The song has a play length of 3 minutes and 51 seconds. It is composed in the key of A minor, and alternates between 4/4 and 3/4 time signatures. Cam's vocal ranges just over an octave, from G_{3} to A_{4}.

==Reception==
===Critical===
Billy Dukes of Taste of Country praised Cam’s voice and the musical arrangement, saying “The newcomer’s performance is stark and personal. Her production team does a great job of not getting in the way.” He also said that “Cam is the one who wronged her man, not vice-versa. The other way around is an over-told story, but there’s nothing unoriginal” about "Burning House".

Billboard ranked "Burning House" at No. 24 on its year-end list for 2015: "In one four-minute track, Cam manages to pack in frustration, despair, anguish, and torment. But what makes it beautiful is the wounded vocal melody set against gentle guitar strumming and understated strings. This is the rare quiet breakout hit of 2015." At the 58th Annual Grammy Awards, "Burning House" was nominated for Best Country Solo Performance but lost to Chris Stapleton's "Traveller".

===Commercial===
The song was released after Cam performed it twice on The Bobby Bones Show, and the song entered the Hot Country Songs chart at No. 43 on the song release (chart date June 27, 2015), selling 13,000 copies.

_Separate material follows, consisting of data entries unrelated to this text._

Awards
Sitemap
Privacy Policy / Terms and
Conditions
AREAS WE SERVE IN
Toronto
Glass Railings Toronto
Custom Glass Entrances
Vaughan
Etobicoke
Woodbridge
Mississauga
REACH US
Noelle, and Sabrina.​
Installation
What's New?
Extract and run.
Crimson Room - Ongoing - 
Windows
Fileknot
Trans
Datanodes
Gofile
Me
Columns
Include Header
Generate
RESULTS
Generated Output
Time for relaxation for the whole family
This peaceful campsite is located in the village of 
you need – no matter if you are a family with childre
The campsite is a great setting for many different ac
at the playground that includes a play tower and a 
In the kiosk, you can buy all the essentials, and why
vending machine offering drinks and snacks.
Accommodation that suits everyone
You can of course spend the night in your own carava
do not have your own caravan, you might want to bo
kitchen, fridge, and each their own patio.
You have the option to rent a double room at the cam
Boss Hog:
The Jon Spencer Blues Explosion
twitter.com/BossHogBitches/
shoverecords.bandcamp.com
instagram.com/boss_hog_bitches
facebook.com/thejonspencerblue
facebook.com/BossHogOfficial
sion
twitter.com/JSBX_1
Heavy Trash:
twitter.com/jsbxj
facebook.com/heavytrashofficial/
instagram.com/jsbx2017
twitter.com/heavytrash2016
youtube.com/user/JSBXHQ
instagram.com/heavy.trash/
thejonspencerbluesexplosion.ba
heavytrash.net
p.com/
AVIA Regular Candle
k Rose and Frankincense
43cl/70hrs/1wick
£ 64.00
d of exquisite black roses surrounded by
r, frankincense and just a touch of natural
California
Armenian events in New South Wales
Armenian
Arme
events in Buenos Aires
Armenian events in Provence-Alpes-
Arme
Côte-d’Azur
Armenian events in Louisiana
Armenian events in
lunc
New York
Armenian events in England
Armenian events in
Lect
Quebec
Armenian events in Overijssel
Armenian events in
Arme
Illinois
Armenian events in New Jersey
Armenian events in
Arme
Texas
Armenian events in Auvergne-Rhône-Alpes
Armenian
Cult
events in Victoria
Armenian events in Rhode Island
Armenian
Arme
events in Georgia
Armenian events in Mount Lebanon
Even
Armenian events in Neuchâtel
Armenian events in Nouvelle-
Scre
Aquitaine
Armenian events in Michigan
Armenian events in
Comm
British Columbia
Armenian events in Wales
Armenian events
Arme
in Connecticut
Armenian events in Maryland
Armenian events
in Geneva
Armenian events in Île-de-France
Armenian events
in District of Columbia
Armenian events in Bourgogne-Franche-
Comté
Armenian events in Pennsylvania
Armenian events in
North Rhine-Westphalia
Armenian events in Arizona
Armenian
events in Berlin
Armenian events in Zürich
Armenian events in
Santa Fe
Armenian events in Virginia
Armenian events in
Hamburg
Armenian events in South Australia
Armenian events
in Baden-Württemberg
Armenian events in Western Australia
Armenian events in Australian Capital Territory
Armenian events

It debuted at No. 48 on the Country Airplay chart dated for July 11, 2015. It then entered the Billboard Hot 100 at No. 94 on the chart date of August 1, 2015. The song later went on to peak at No. 2. on both Hot Country Songs and Country Airplay in January 2016.

The song was certified Gold by the RIAA on October 14, 2015, Platinum on December 16, 2015, and double Platinum on August 28, 2018. The song reached over a million in sales in the US in March 2016. The song has sold 1,231,000 copies as of November 2019.

==Music video==
The music video was directed by Trey Fanjoy and premiered in October 2015.

==Personnel==
From Untamed liner notes.

- Musical
- Jeff Bhasker – piano, background vocals
- Connie Ellisor – violin
- Carl Gorodetzky – string contractor
- Jim Grosjean – violin
- Tyler Johnson – acoustic guitar, background vocals
- Tony Lucido – bass guitar
- Anders Mouridsen – electric guitar
- Cam (as Camaron Ochs) – lead vocals, background vocals
- Carole Rabinowitz – cello
- Douglas Charles Showalter – acoustic guitar
- Hamilton Ulmer – string arrangements

- Technical
- Jeff Bhasker – production
- Jon Castelli – mixing
- Tyler Johnson – production, engineering
- Lindsey Marias – vocal production
- Melissa Mattey – string engineering
- Ryan Nasci – mixing engineer
- Ernesto Olivera – engineering
- Alex Salibian – engineering

==Chart and certifications==

===Weekly charts===

| Chart (2015–2016) | Peak position |
|---|---|
| Canada Hot 100 (Billboard) | 46 |
| Canada Country (Billboard) | 2 |
| US Billboard Hot 100 | 29 |
| US Adult Contemporary (Billboard) | 21 |
| US Adult Pop Airplay (Billboard) | 39 |
| US Country Airplay (Billboard) | 2 |
| US Hot Country Songs (Billboard) | 2 |

===Year-end charts===

| Chart (2015) | Position |
|---|---|
| US Country Airplay (Billboard) | 58 |
| US Hot Country Songs (Billboard) | 19 |
| Chart (2016) | Position |
| US Hot Country Songs (Billboard) | 53 |

===Certifications and sales===

| Region | Certification | Certified units/sales |
| Canada (Music Canada) | Platinum | 80,000^{‡} |
| United States (RIAA) | 3× Platinum | 3,000,000^{‡} / 1,231,000 |
^{‡} Sales+streaming figures based on certification alone.